Brad DeLong argues that the failure of many Internet-based enterprises does not imply a social loss.

profits are not the same thing as social value…Profit is primarily a signal about the size of a set of enterprises: If too small, then customers are desperate for your products, prices are high, and profits abundant; if too large, then customers are satiated, you can barely give the stuff away, and profits are absent. If profits are high, the industry segment should grow; if absent, it should shrink.

That the dotcom and telecom sectors needed (and need) to shrink has next to nothing to do with how useful their products will turn out to be. The US airline industry is a perpetual loss machine. Yet the service it provides the rest of us is incredibly valuable.

The question of whether the Internet Bubble was good or bad for economic growth will be debated for some time. Another optimistic picture was painted by Steven Johnson.

What the bubble did do, though, is popularize the medium at an unprecedented pace, and explore the possibility space of interesting Net-based models with incredible precision. My 89-year-old grandmother one-click shops on Amazon via her cable modem. Would she even be using email now if it weren’t for the bubble? I doubt it.
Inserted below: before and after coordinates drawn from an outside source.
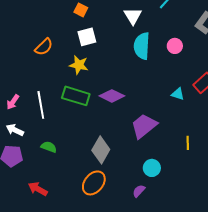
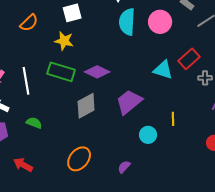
pink circle: (175, 46) -> (160, 22), size x1.5
cyan triangle: (178, 94) -> (163, 70), size x1.5
gray diamond: (101, 150) -> (86, 106), moved, turned 32
cyan circle: (152, 168) -> (148, 135), moved

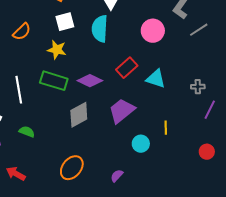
cyan semicircle: (127, 22) -> (100, 29), moved
red rectangle: (189, 59) -> (127, 68), moved

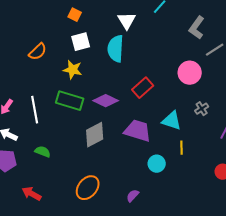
pink circle: (153, 31) -> (190, 73), moved
cyan triangle: (156, 79) -> (172, 121), moved
gray cross: (198, 87) -> (202, 109), moved, turned -32
purple trapezoid: (122, 111) -> (138, 131), turned 56

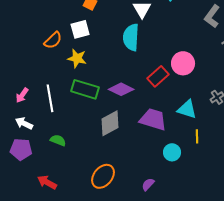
white square: (81, 42) -> (80, 29), moved
yellow star: (73, 70) -> (77, 58), moved
pink circle: (190, 73) -> (183, 63), moved

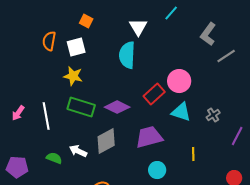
orange semicircle: (53, 40) -> (49, 41), moved, turned 144
cyan triangle: (187, 109) -> (181, 112), moved
purple trapezoid: (153, 119) -> (149, 137), turned -32
white arrow: (24, 123) -> (78, 151), moved
cyan circle: (172, 152) -> (157, 170), moved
Economists taking the contrary position include Stephen Roach of Morgan Stanley, who wrote that

the bubble-induced boom of business capital spending led to an overhang of new information technologies and other forms of capital equipment in the late 1990’s. The result was excess supply, a textbook recipe for lower prices.
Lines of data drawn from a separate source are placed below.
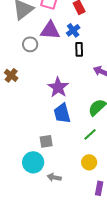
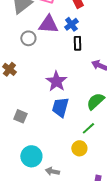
blue trapezoid: (62, 113) -> (60, 107), turned 30
gray square: (46, 141) -> (20, 116), moved, turned 32
yellow circle: (89, 162) -> (79, 148), moved

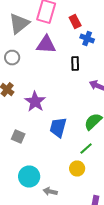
blue cross: (71, 24) -> (87, 38), moved, turned -32
gray circle: (28, 38) -> (12, 58), moved
purple star: (56, 81) -> (35, 102), moved

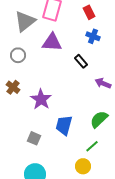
red rectangle: (75, 22) -> (89, 12), moved
black rectangle: (75, 64) -> (81, 61), turned -40
gray square: (18, 136) -> (34, 138), moved

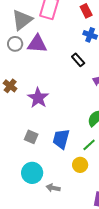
purple triangle: (52, 42) -> (37, 44), moved
gray circle: (18, 55) -> (15, 44), moved
blue trapezoid: (64, 125) -> (61, 139), moved

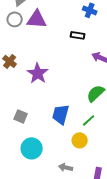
black rectangle: (78, 60) -> (78, 35), turned -40
gray square: (31, 137) -> (21, 116), moved
gray arrow: (53, 188) -> (66, 167), moved

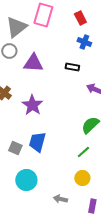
purple triangle: (37, 19) -> (33, 63), moved
blue trapezoid: (61, 114) -> (37, 142), moved
yellow circle: (80, 140) -> (82, 178), moved

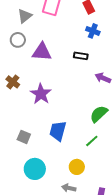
gray triangle: (16, 27) -> (25, 16), size x0.7
blue trapezoid: (37, 142) -> (58, 131), moved
yellow circle: (82, 178) -> (77, 167), moved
…History tells us that when major asset bubbles burst, deflation is often the result.

Another negative assessment comes from D. Quinn Mills:

There would have been a better economy and you wouldn’t have had the economic recession we’re in now with the risk of a substantial decline behind it. So you would have simply have had better economic growth. [The Internet bubble] did not contribute to the success of the American economy during [the 1990s]. In fact, if anything, it constrained it.
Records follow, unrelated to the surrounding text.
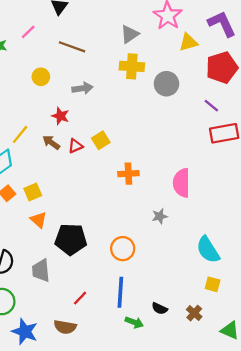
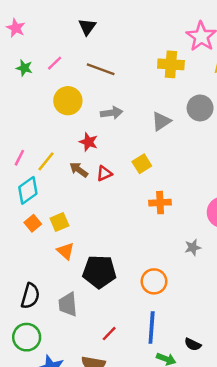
pink line: (28, 32) -> (55, 63), moved
gray triangle: (130, 34) -> (161, 121), moved
yellow cross: (132, 66) -> (171, 64), moved
yellow circle: (41, 77) -> (68, 101), size x1.5
yellow square: (101, 140) -> (142, 164), moved

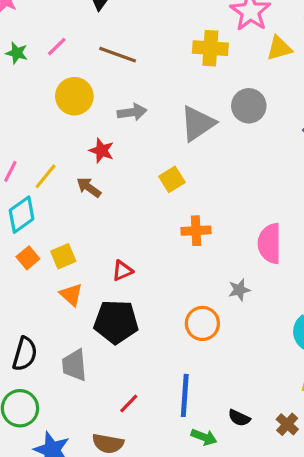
gray triangle: (161, 121) -> (198, 123), size x1.4
red triangle: (104, 173) -> (122, 271), moved
orange circle: (154, 281) -> (202, 323), moved

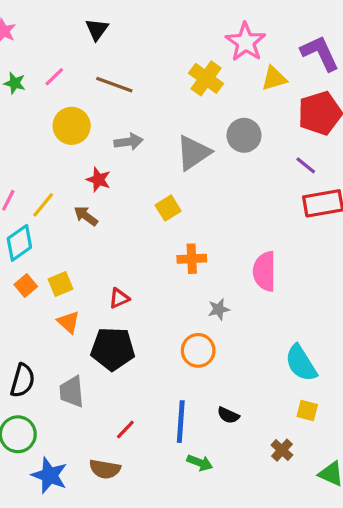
yellow cross: (210, 48) -> (206, 78), turned 32
gray star: (239, 290) -> (219, 309), moved
black semicircle: (239, 418) -> (228, 415), moved

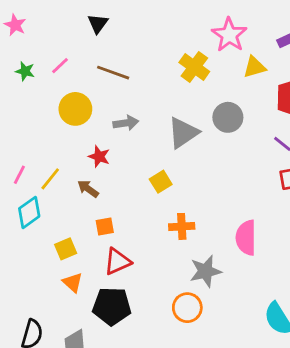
orange square: (26, 286) -> (105, 226), moved, turned 30
red triangle: (119, 298) -> (117, 261), size x1.5
gray star: (219, 309) -> (205, 271), size x1.6

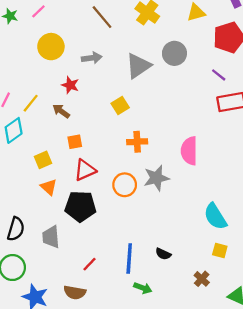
brown line: (113, 73) -> (102, 17), moved, turned 30
orange circle: (187, 308) -> (125, 185), moved

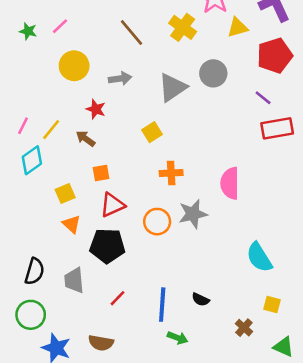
yellow square: (220, 251) -> (272, 305), moved
red line: (89, 264) -> (118, 298), moved

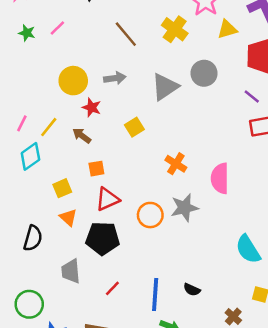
yellow circle: (74, 66) -> (73, 81), moved
yellow square: (152, 132) -> (134, 127), moved
orange cross: (171, 173) -> (176, 164), moved, turned 35
black semicircle: (34, 271) -> (33, 238), moved

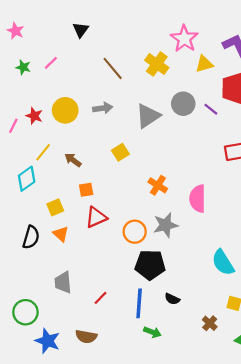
purple line: (252, 96) -> (211, 109), moved
red star: (92, 107) -> (34, 116), moved
pink line: (22, 123) -> (13, 126), moved
black semicircle: (33, 238) -> (31, 237), moved
black pentagon: (103, 238) -> (150, 265), moved

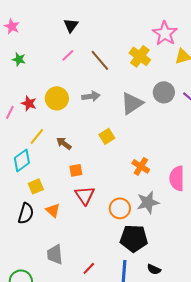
pink line: (51, 63) -> (68, 55), moved
yellow square: (55, 207) -> (36, 186), moved
red triangle: (96, 217) -> (85, 195), turned -40

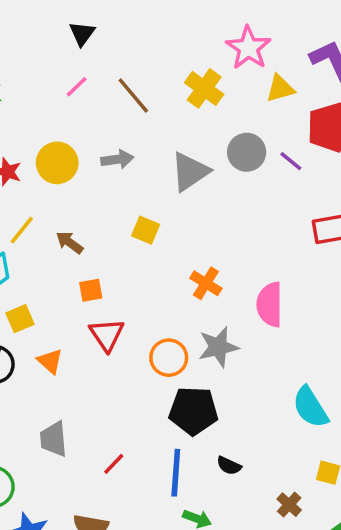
yellow square: (107, 136) -> (146, 230), turned -35

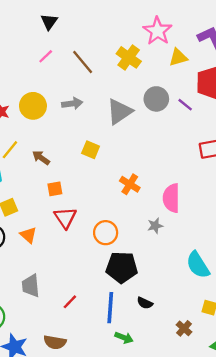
gray star: (218, 347) -> (155, 226), moved, size x0.6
For Discussion. Mills is saying that the opportunity cost of the investment in Internet-related companies was investment that might have been made in other industries where it might have earned a decent return. Others might argue that the opportunity cost was low because the resources otherwise might have been unemployed or allocated to consumption instead of investment. Do you think that the Internet bubble took resources away from more productive investments?